- Genre: Classical music
- Dates: July/August
- Locations: Verbier, Switzerland
- Years active: 1994–present
- Website: verbierfestival.com

= Verbier Festival =

Music festival

The Verbier Festival is a two week annual international music festival which is held in late July and early August in the mountain resort of Verbier southeast of Lausanne, Switzerland.

Begun by Swedish expatriate Martin T:son Engström in 1994, it has attracted international soloists such as Piotr Anderszewski, Leif Ove Andsnes, Martha Argerich, Lera Auerbach, Emanuel Ax, Sergei Babayan, Khatia Buniatishvili, Seong-Jin Cho (2018), Hilary Hahn, Leonidas Kavakos, Evgeny Kissin, Magdalena Kožená, Lang Lang, Mischa Maisky, Mikhail Pletnev, Lawrence Power, Thomas Quasthoff, Julian Rachlin, Andrea Rost, Anoushka Shankar, András Schiff, Nathalie Stutzmann, Bryn Terfel, Daniil Trifonov, Yuja Wang, Julian Lloyd Webber, Gautier Capuçon, and Renaud Capuçon.

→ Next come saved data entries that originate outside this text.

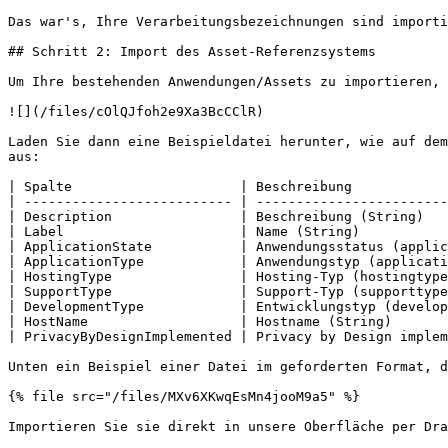
Das war's, Ihre Verarbeitungsbezeichnungen sind importi
## Schritt 2: Import des Asset-Referenzsystems

Um Ihre bestehenden Anwendungen/Assets zu importieren, 
![](/files/cOlQJfoh2e9Xa3BcCClR)

Laden Sie dann eine Beispieldatei herunter, wie auf dem
aus:

| Spalte                     | Beschreibung            
| -------------------------- | ------------------------
| Description                | Beschreibung (String)   
| Label                      | Name (String)           
| ApplicationState           | Anwendungsstatus (applic
| ApplicationType            | Anwendungstyp (applicati
| HostingType                | Hosting-Typ (hostingtype
| SupportType                | Support-Typ (supporttype
| DevelopmentType            | Entwicklungstyp (develop
| HostName                   | Hostname (String)       
| PrivacyByDesignImplemented | Privacy by Design implem
Unten ein Beispiel einer Datei im geforderten Format, d
{% file src="/files/MXv6XKwqEsMn4jooM9a5" %}

Importieren Sie sie direkt in unsere Oberfläche per Dra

The Verbier Festival nurtures young musicians with its academy and three orchestras: the Verbier Festival Orchestra, the Verbier Festival Chamber Orchestra and the Verbier Festival Junior Orchestra (formerly known as the Verbier Festival Music Camp Orchestra).

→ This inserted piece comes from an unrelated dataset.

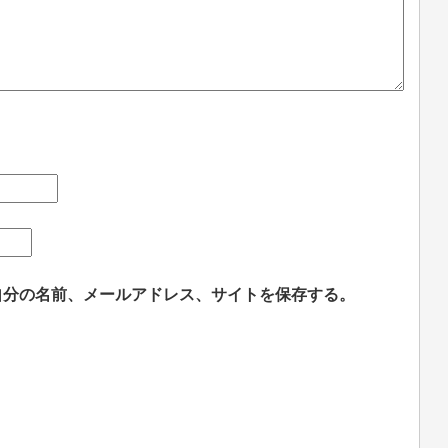
自分の名前、メールアドレス、サイトを保存する。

The Verbier Festival honours the finest performance from its academy with the Prix Yves Paternot. The prize was established in the memory of Yves Paternot, a founding member of The Friends of the Verbier Festival and a long-serving member of the Foundation’s Board.

Activities of the Fest'Off, called UNLTD, including jazz concerts and special walks in the environs of Verbier, are available to the public for mostly free during the 17 days of the festival.